*Exercise details*
Where does the word "نوار" show up in the records? Copy every line that holds it.

Page-level text extractions:
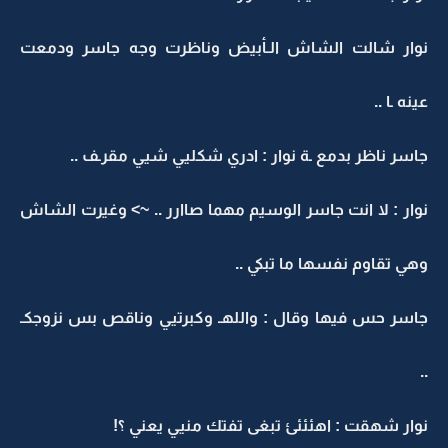
نوار شالت الشاش الـأبيض وناظرت وجه جاسر ودمعت
عينه ـا ..
جاسر ناظر بدمع ـة نوار : ادري شكليي شيي مقرـف ..
نوار : لا انت جاسر الوسيم مهما صاارر .. ~> وغيرت الشاش
وهي تقاوم نفسها ما تبكي ..
جاسر حس فيها وقال : واللهـ وكبرتيي وناقص بس نزوجكـ
..
نوار شهقت : اهئئئئ تبغى تفتك منيي يعني ؟!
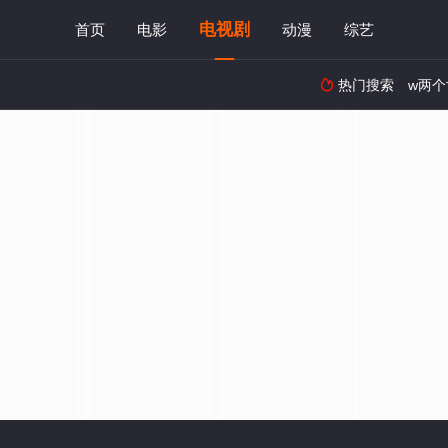
电视剧
首页
电影
动漫
综艺
热门搜索
w两个

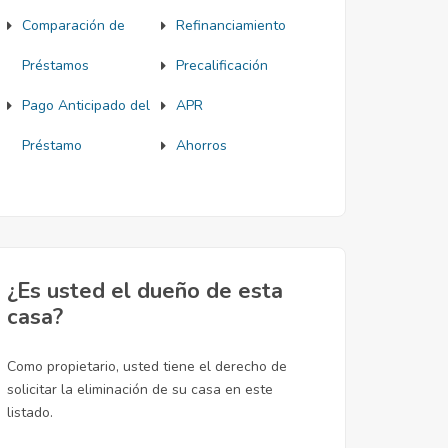
Comparación de
Refinanciamiento
Préstamos
Precalificación
Pago Anticipado del
APR
Préstamo
Ahorros
¿Es usted el dueño de esta
casa?
Como propietario, usted tiene el derecho de
solicitar la eliminación de su casa en este
listado.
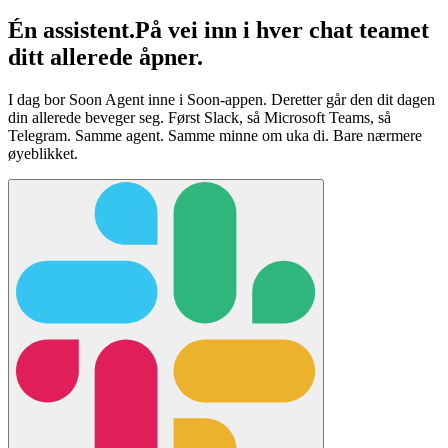
Én assistent.
På vei inn i hver chat teamet
ditt allerede åpner.
I dag bor Soon Agent inne i Soon-appen. Deretter går den dit dagen
din allerede beveger seg. Først Slack, så Microsoft Teams, så
Telegram. Samme agent. Samme minne om uka di. Bare nærmere
øyeblikket.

*Your solution*
نوار شالت الشاش الـأبيض وناظرت وجه جاسر ودمعت
جاسر ناظر بدمع ـة نوار : ادري شكليي شيي مقرـف ..
نوار : لا انت جاسر الوسيم مهما صاارر .. ~> وغيرت الشاش
نوار شهقت : اهئئئئ تبغى تفتك منيي يعني ؟!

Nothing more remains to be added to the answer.